Assignment: Set down exactly the lines from the one containing "CONECTA CON NOSOTROS" through the last line of the records below, both included, and nothing else.

Saved entries
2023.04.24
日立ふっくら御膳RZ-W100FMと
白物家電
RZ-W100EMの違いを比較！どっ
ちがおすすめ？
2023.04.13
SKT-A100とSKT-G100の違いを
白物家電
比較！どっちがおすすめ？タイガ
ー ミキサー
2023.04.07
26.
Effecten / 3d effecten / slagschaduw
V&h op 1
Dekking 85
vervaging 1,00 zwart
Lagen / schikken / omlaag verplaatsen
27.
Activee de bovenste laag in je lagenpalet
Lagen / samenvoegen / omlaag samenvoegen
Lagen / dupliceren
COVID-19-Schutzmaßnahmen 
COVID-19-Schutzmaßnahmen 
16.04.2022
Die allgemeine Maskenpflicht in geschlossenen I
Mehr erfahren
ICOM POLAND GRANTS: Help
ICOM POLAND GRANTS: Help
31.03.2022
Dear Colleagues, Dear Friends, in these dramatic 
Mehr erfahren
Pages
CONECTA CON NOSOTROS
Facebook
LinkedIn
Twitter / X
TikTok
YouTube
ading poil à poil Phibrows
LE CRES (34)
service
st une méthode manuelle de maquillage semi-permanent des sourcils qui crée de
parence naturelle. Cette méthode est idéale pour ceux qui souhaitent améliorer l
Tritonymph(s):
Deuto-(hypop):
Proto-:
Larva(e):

Result of this task:
CONECTA CON NOSOTROS
Facebook
LinkedIn
Twitter / X
TikTok
YouTube
ading poil à poil Phibrows
LE CRES (34)
service
st une méthode manuelle de maquillage semi-permanent des sourcils qui crée de
parence naturelle. Cette méthode est idéale pour ceux qui souhaitent améliorer l
Tritonymph(s):
Deuto-(hypop):
Proto-:
Larva(e):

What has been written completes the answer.